## Work order
Starting from the top of the entries below and ending with the line containing "De acuerdo con", restate every line word for word, pictures omitted.

## Data extract
++++

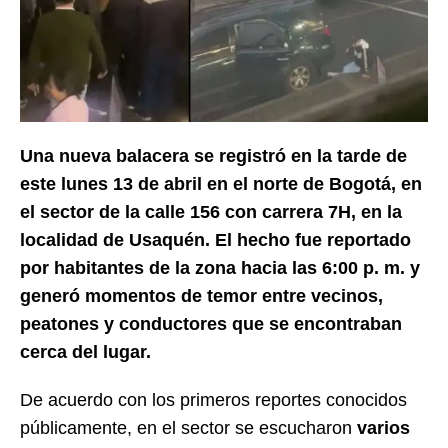
Una nueva balacera se registró en la tarde de
este lunes 13 de abril en el norte de Bogotá, en
el sector de la calle 156 con carrera 7H, en la
localidad de Usaquén. El hecho fue reportado
por habitantes de la zona hacia las 6:00 p. m. y
generó momentos de temor entre vecinos,
peatones y conductores que se encontraban
cerca del lugar.
De acuerdo con los primeros reportes conocidos
públicamente, en el sector se escucharon
varios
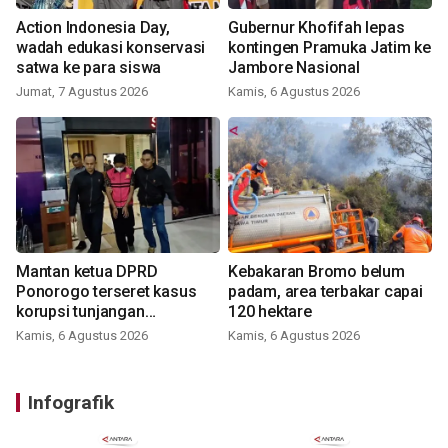
Action Indonesia Day,
Gubernur Khofifah lepas
wadah edukasi konservasi
kontingen Pramuka Jatim ke
satwa ke para siswa
Jambore Nasional
Jumat, 7 Agustus 2026
Kamis, 6 Agustus 2026
Mantan ketua DPRD
Kebakaran Bromo belum
Ponorogo terseret kasus
padam, area terbakar capai
korupsi tunjangan
120 hektare
perumahan
Kamis, 6 Agustus 2026
Kamis, 6 Agustus 2026
Infografik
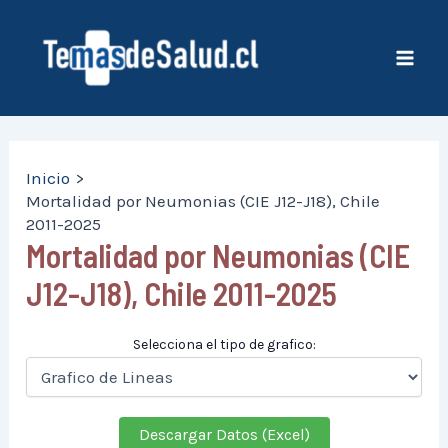
Ir
al
contenido
Mai
Men
Inicio
Mortalidad por Neumonias (CIE J12-J18), Chile
2011-2025
Mortalidad por Neumonias (CIE
J12-J18), Chile 2011-2025
Selecciona el tipo de grafico:
Descargar Datos (Excel)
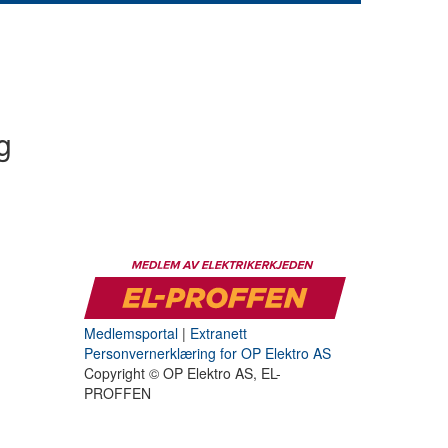
g
Medlemsportal
|
Extranett
Personvernerklæring for OP Elektro AS
Copyright © OP Elektro AS, EL-
PROFFEN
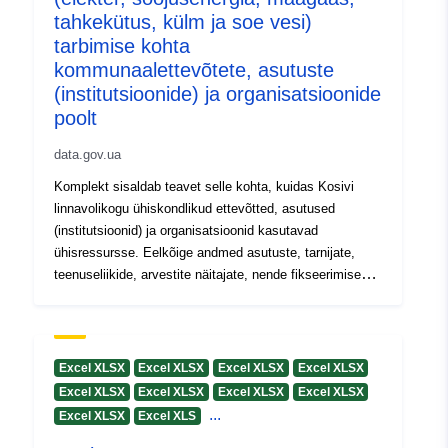
tahkekütus, külm ja soe vesi)
tarbimise kohta
kommunaalettevõtete, asutuste
(institutsioonide) ja organisatsioonide
poolt
data.gov.ua
Komplekt sisaldab teavet selle kohta, kuidas Kosivi
linnavolikogu ühiskondlikud ettevõtted, asutused
(institutsioonid) ja organisatsioonid kasutavad
ühisressursse. Eelkõige andmed asutuste, tarnijate,
teenuseliikide, arvestite näitajate, nende fikseerimise
kuupäevade jne kohta.
Excel XLSX
Excel XLSX
Excel XLSX
Excel XLSX
Excel XLSX
Excel XLSX
Excel XLSX
Excel XLSX
...
Excel XLSX
Excel XLS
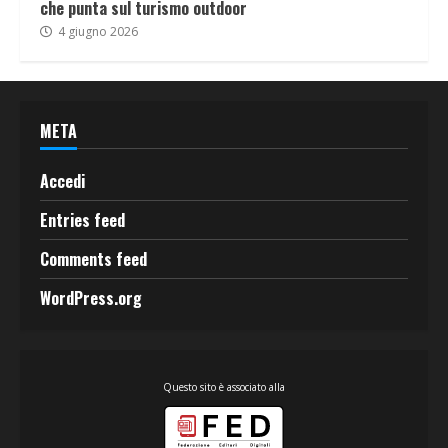
che punta sul turismo outdoor
4 giugno 2026
META
Accedi
Entries feed
Comments feed
WordPress.org
Questo sito è associato alla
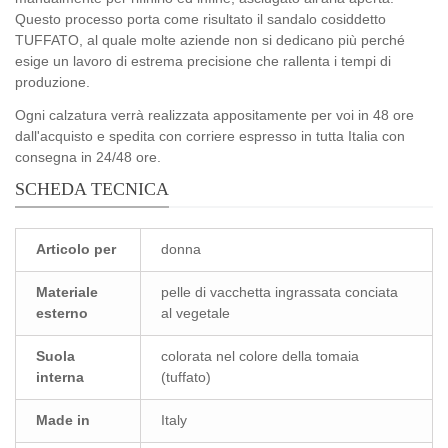
Questo processo porta come risultato il sandalo cosiddetto
TUFFATO, al quale molte aziende non si dedicano più perché
esige un lavoro di estrema precisione che rallenta i tempi di
produzione.
Ogni calzatura verrà realizzata appositamente per voi in 48 ore
dall'acquisto e spedita con corriere espresso in tutta Italia con
consegna in 24/48 ore.
SCHEDA TECNICA
Articolo per
donna
Materiale
pelle di vacchetta ingrassata conciata
esterno
al vegetale
Suola
colorata nel colore della tomaia
interna
(tuffato)
Made in
Italy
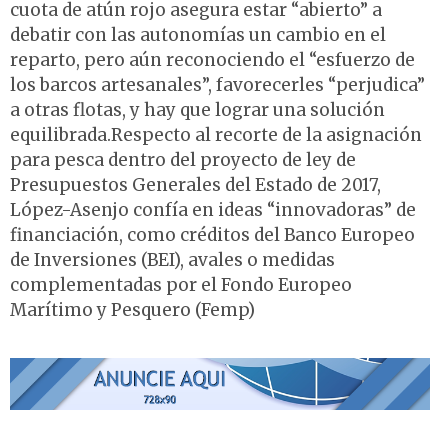
cuota de atún rojo asegura estar “abierto” a
debatir con las autonomías un cambio en el
reparto, pero aún reconociendo el “esfuerzo de
los barcos artesanales”, favorecerles “perjudica”
a otras flotas, y hay que lograr una solución
equilibrada.Respecto al recorte de la asignación
para pesca dentro del proyecto de ley de
Presupuestos Generales del Estado de 2017,
López-Asenjo confía en ideas “innovadoras” de
financiación, como créditos del Banco Europeo
de Inversiones (BEI), avales o medidas
complementadas por el Fondo Europeo
Marítimo y Pesquero (Femp)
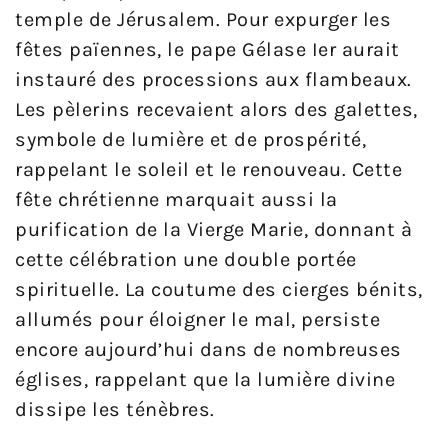
temple de Jérusalem. Pour expurger les
fêtes païennes, le pape Gélase Ier aurait
instauré des processions aux flambeaux.
Les pèlerins recevaient alors des galettes,
symbole de lumière et de prospérité,
rappelant le soleil et le renouveau. Cette
fête chrétienne marquait aussi la
purification de la Vierge Marie, donnant à
cette célébration une double portée
spirituelle. La coutume des cierges bénits,
allumés pour éloigner le mal, persiste
encore aujourd’hui dans de nombreuses
églises, rappelant que la lumière divine
dissipe les ténèbres.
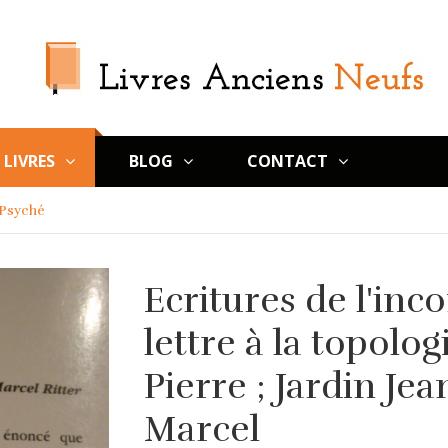
LIVRES
BLOG
CONTACT
 Psyché
Ecritures de l'inco
lettre à la topolo
Pierre ; Jardin Jea
Marcel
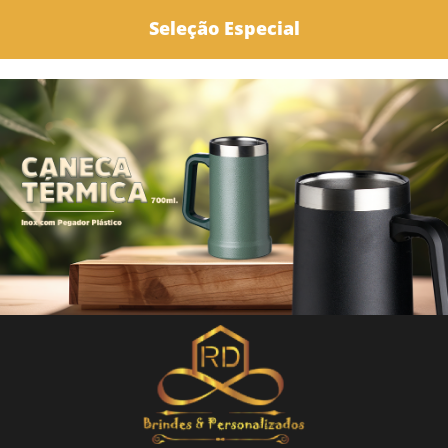
Seleção Especial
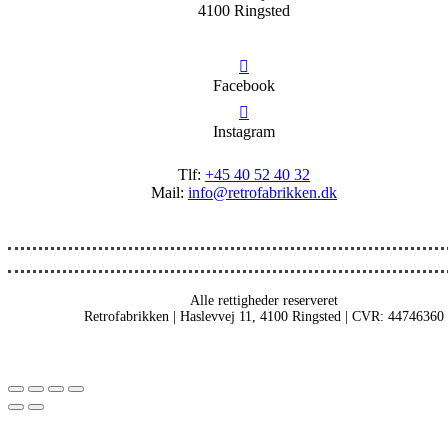
4100 Ringsted
Facebook
Instagram
Tlf:
+45 40 52 40 32
Mail:
info@retrofabrikken.dk
Alle rettigheder reserveret
Retrofabrikken | Haslevvej 11, 4100 Ringsted | CVR: 44746360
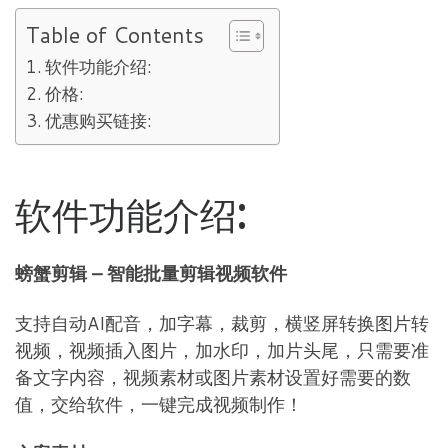
Table of Contents
软件功能介绍:
价格:
优惠购买链接:
软件功能介绍:
螃蟹剪辑 – 智能批量剪辑视频软件
支持自动AI配音，加字幕，裁剪，横竖屏转换图片转
视频，视频插入图片，加水印，加片头尾，只需要准
备文字内容，视频素材或图片素材设置好需要的数
值，交给软件，一键完成视频制作！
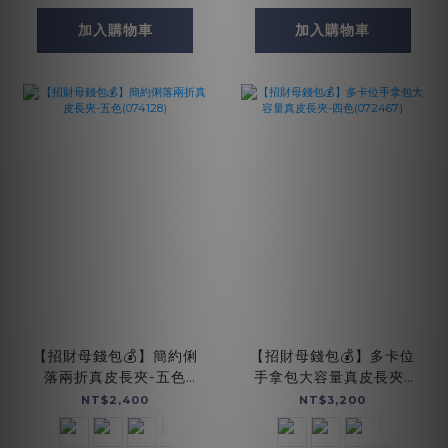
加入購物車
加入購物車
【招財母錢包💰】簡約俐
【招財母錢包💰】多卡位
落兩折真皮長夾-五色
手拿包大容量真皮長夾-
(074128)
四色(072467)
NT$2,400
NT$3,200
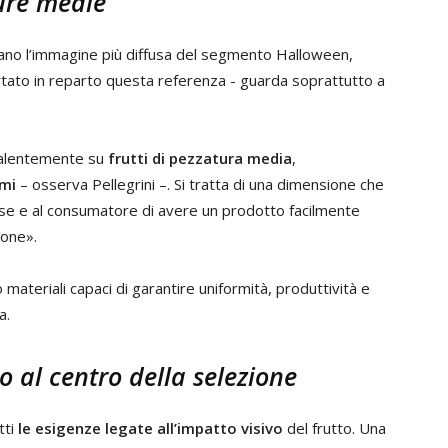
ture medie
vano l’immagine più diffusa del segmento Halloween,
rtato in reparto questa referenza - guarda soprattutto a
valentemente su
frutti di pezzatura media
,
mmi
– osserva Pellegrini –. Si tratta di una dimensione che
se e al consumatore di avere un prodotto facilmente
ione».
o materiali capaci di garantire uniformità, produttività e
a.
o al centro della selezione
tti
le esigenze legate all’impatto visivo
del frutto. Una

++++

## Solution to this exercise
Una nueva balacera se registró en la tarde de
este lunes 13 de abril en el norte de Bogotá, en
el sector de la calle 156 con carrera 7H, en la
localidad de Usaquén. El hecho fue reportado
por habitantes de la zona hacia las 6:00 p. m. y
generó momentos de temor entre vecinos,
peatones y conductores que se encontraban
cerca del lugar.
De acuerdo con los primeros reportes conocidos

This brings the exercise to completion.